SINS OF OMISSION…the sneaky foe
I started blogging in July and it’s been relatively easy up to now. I was blessed with a thirst for life and I think you can tell from my articles that I had a wonderful childhood, an exciting school and work record and a good marriage that produced three precious children. It has been a joy to remember and record the events of those days. So far I have posted an eclectic collection of thoughts that have taken me from my birth to about age 40.
Here’s where it gets difficult for me to continue. To capsulate: it is now 1973. I am married with 3 children (2 boys and a girl), ages 14, 13 & 12. Ten years earlier we moved from New York City to a small town in upstate New York. Dick’s health was too rocky for him to continue his life as a traveling photographer and he now is a Real Estate Broker and we run the office out of our home. I sell property also and manage the business end.
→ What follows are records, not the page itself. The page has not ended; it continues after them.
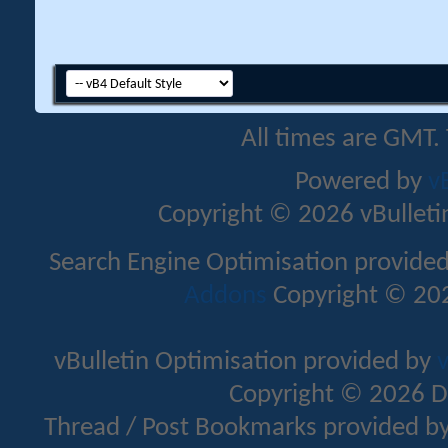
All times are GMT.
Powered by
v
Copyright © 2026 vBulletin 
Search Engine Optimisation provide
Addons
Copyright © 202
vBulletin Optimisation provided by
v
Copyright © 2026 D
Thread / Post Bookmarks provided b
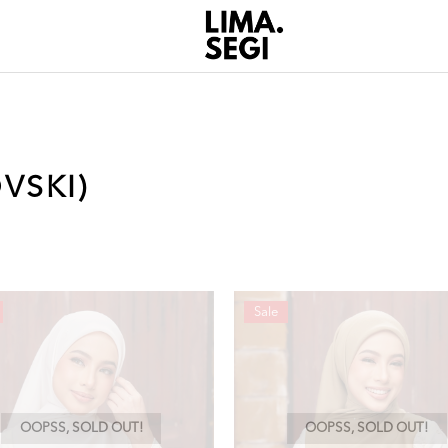
VSKI)
Sale
OOPSS, SOLD OUT!
OOPSS, SOLD OUT!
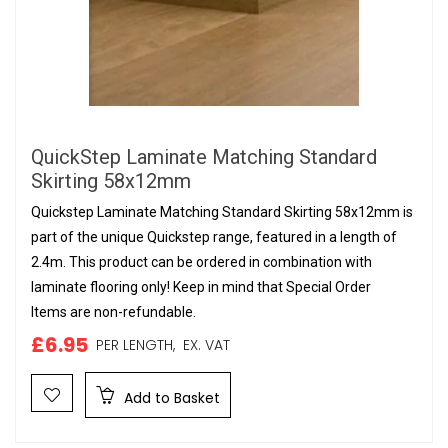
QuickStep Laminate Matching Standard
Skirting 58x12mm
Quickstep Laminate Matching Standard Skirting 58x12mm is
part of the unique Quickstep range, featured in a length of
2.4m. This product can be ordered in combination with
laminate flooring only! Keep in mind that Special Order
Items are non-refundable.
£6.95
PER LENGTH,
EX. VAT
Add to Basket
We never returned to the heavy socializing that we had done in the city, but we always retained our night-time ritual of cocktails before dinner. Without realizing it this had become of major importance to me. Our life was not easy, especially financially, and I found that a few drinks helped me to cope. I ran the household and our small business, made the meals, attended school functions and did whatever was required of me, but it was always with the aid of the anesthetic called alcohol.
I use the word “anesthetic” because that’s exactly what it did to me…it separated me from reality. I can look at photographs, or talk to my children about that time in our lives and it jolts my memory...but they are usually cloudy and distorted images. This is how alcohol affected me and it was so subtle and cunning that I didn’t even realize what was happening. For the next 16 years I was, as they say in AA, a “functioning alcoholic”.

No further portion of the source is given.